Dataset excerpts
........

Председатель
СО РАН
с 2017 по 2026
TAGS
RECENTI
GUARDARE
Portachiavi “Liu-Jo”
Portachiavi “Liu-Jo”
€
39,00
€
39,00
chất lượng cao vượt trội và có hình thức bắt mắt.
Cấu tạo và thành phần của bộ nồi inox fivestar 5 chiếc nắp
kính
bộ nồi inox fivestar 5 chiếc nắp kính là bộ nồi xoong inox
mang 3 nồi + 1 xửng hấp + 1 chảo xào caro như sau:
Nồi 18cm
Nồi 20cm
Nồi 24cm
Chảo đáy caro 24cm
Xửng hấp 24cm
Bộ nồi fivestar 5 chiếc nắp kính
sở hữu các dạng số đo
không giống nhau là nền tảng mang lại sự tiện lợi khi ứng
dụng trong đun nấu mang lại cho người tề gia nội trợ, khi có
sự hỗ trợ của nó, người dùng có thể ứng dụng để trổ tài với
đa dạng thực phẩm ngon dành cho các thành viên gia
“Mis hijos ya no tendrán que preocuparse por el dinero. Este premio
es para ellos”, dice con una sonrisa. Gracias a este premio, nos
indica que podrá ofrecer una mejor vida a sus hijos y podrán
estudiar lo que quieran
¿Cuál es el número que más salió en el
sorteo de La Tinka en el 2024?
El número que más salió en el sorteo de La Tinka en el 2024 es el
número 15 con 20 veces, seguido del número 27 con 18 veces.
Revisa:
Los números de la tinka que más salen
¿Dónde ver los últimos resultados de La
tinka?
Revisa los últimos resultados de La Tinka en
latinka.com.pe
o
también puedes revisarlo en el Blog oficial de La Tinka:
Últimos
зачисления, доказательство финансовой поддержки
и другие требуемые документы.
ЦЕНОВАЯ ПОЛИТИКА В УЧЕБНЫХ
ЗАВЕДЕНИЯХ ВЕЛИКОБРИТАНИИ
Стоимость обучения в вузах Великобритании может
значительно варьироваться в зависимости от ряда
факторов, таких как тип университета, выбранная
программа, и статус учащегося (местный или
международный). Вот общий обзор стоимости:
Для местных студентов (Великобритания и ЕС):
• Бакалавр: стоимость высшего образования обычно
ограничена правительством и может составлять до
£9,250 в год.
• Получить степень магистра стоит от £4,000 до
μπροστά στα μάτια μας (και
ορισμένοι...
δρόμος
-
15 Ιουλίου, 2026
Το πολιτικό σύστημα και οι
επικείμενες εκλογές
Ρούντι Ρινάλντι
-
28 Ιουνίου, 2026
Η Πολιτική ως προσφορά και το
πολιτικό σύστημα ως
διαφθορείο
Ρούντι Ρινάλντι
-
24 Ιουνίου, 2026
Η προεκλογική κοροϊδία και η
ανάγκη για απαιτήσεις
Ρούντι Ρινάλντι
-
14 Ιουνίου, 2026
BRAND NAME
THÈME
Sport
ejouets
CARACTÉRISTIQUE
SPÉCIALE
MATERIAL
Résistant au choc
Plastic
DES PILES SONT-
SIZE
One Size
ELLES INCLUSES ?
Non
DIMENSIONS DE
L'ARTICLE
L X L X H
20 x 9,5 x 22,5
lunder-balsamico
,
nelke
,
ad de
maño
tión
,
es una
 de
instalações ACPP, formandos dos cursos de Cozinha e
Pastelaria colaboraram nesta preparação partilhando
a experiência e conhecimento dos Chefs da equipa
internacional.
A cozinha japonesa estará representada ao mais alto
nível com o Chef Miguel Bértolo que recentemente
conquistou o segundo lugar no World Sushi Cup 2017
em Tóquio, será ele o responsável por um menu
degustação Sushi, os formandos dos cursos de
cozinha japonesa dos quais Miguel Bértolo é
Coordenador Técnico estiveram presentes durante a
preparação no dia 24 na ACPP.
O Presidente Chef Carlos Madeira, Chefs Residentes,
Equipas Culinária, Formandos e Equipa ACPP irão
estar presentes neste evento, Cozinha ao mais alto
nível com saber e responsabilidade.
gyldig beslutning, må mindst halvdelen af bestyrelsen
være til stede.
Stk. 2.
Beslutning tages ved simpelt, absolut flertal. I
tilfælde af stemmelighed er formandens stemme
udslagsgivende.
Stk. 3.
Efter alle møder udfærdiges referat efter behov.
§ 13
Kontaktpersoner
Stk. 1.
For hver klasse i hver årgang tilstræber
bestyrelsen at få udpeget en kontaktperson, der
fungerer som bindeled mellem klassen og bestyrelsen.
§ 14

........

#### [What you will do]
Repeat the entries above verbatim, but only from the line that has "DIMENSIONS DE" down to the line that has "internacional.", inclusive.

#### [Exercise solution]
DIMENSIONS DE
L'ARTICLE
L X L X H
20 x 9,5 x 22,5
lunder-balsamico
,
nelke
,
ad de
maño
tión
,
es una
 de
instalações ACPP, formandos dos cursos de Cozinha e
Pastelaria colaboraram nesta preparação partilhando
a experiência e conhecimento dos Chefs da equipa
internacional.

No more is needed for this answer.